The task: Give the number of lines in the listing below that include the word "electrónico", with nothing more.

——————————

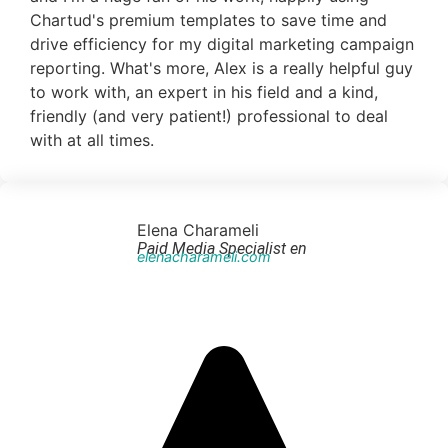
Chartud's premium templates to save time and
drive efficiency for my digital marketing campaign
reporting. What's more, Alex is a really helpful guy
to work with, an expert in his field and a kind,
friendly (and very patient!) professional to deal
with at all times.
Elena Charameli
Paid Media Specialist en
elenacharameli.com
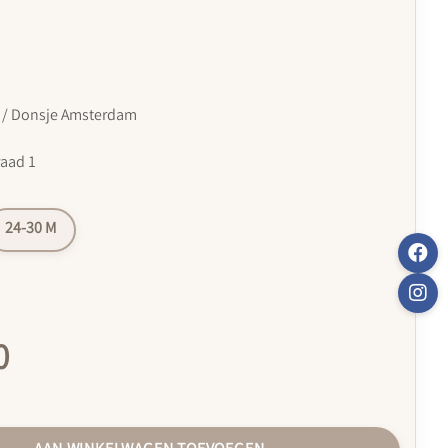
 / Donsje Amsterdam
raad 1
24-30 M
0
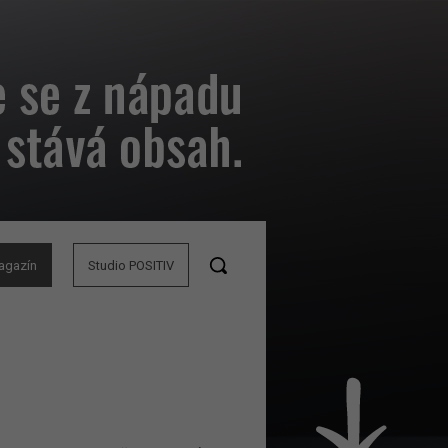
agazín
Studio POSITIV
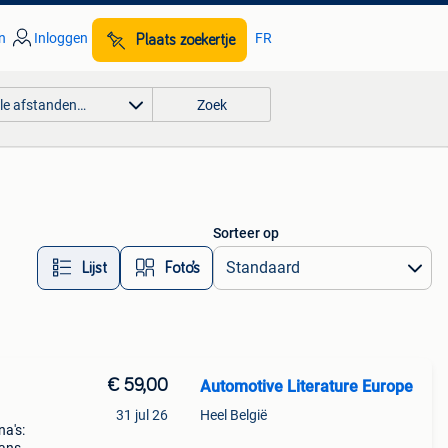
n
Inloggen
FR
Plaats zoekertje
lle afstanden…
Zoek
Sorteer op
Lijst
Foto’s
€ 59,00
Automotive Literature Europe
31 jul 26
Heel België
a's:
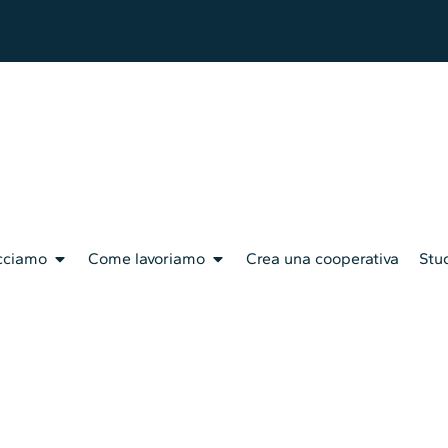
cciamo
Come lavoriamo
Crea una cooperativa
Stud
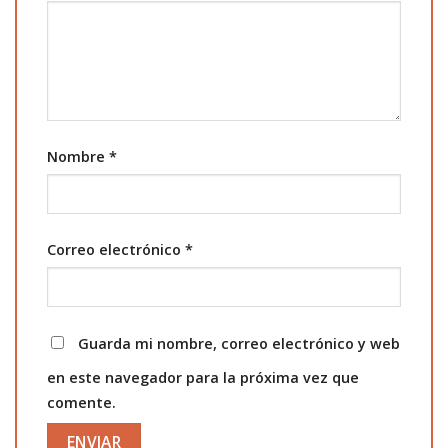
Nombre
*
Correo electrónico
*
Guarda mi nombre, correo electrónico y web
en este navegador para la próxima vez que
comente.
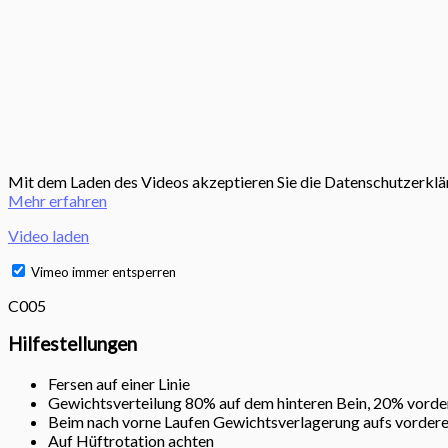
Mit dem Laden des Videos akzeptieren Sie die Datenschutzerklä
Mehr erfahren
Video laden
Vimeo immer entsperren
C005
Hilfestellungen
Fersen auf einer Linie
Gewichtsverteilung 80% auf dem hinteren Bein, 20% vorde
Beim nach vorne Laufen Gewichtsverlagerung aufs vordere
Auf Hüftrotation achten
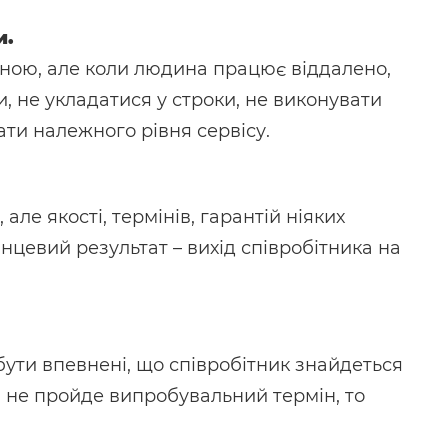
и.
іною, але коли людина працює віддалено,
, не укладатися у строки, не виконувати
вати належного рівня сервісу.
але якості, термінів, гарантій ніяких
інцевий результат – вихід співробітника на
бути впевнені, що співробітник знайдеться
ін не пройде випробувальний термін, то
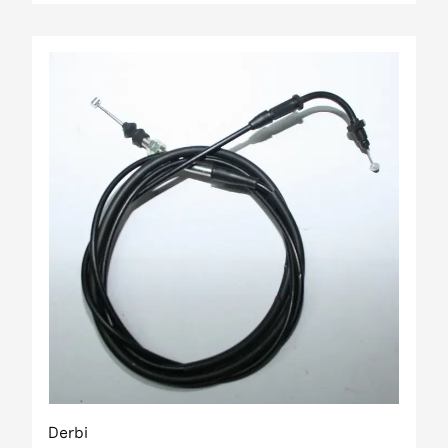
Derbi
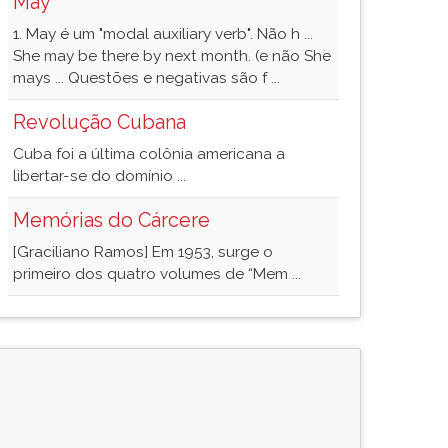
May
1. May é um "modal auxiliary verb". Não h ...
She may be there by next month. (e não She
mays ... Questões e negativas são f ...
Revolução Cubana
Cuba foi a última colônia americana a
libertar-se do domínio ...
Memórias do Cárcere
[Graciliano Ramos] Em 1953, surge o
primeiro dos quatro volumes de “Mem ...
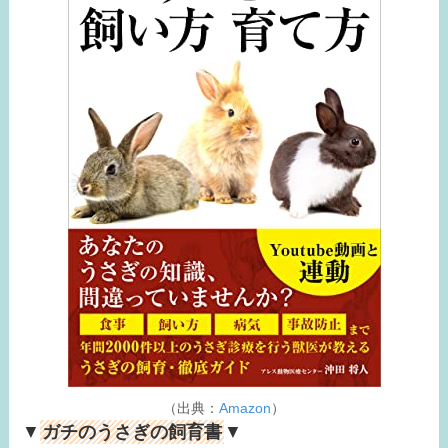
（出典：
Amazon
）
▼
ガチのうさぎの飼育書
▼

——————————

Solved problem: 2